Copy every entry word for word. Skip the pictures.

START ENTRIES SHOWN

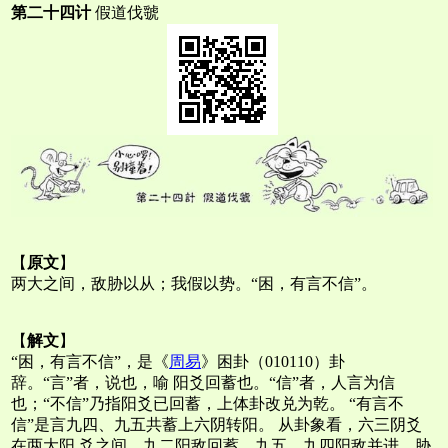
第二十四计
假道伐虢
【
原文
】
两大之间，敌胁以从；我假以势。“困，有言不信”。
【
解文
】
“困，有言不信”，是《
周易
》困卦（010110）卦
辞。“言”者，说也，喻 阳爻回蓄也。“信”者，人言为信
也；“不信”乃指阳爻已回蓄，上体卦改兑为乾。 “有言不
信”是言九四、九五共蓄上六阴转阳。 从卦象看，六三阴爻
在两大阳 爻之间，九二阳敌回蓄，九五、九四阳敌并进，胁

END ENTRIES SHOWN

FINISHED EXERCISE:
第二十四计
假道伐虢
【
原文
】
两大之间，敌胁以从；我假以势。“困，有言不信”。
【
解文
】
“困，有言不信”，是《
周易
》困卦（010110）卦
辞。“言”者，说也，喻 阳爻回蓄也。“信”者，人言为信
也；“不信”乃指阳爻已回蓄，上体卦改兑为乾。 “有言不
信”是言九四、九五共蓄上六阴转阳。 从卦象看，六三阴爻
在两大阳 爻之间，九二阳敌回蓄，九五、九四阳敌并进，胁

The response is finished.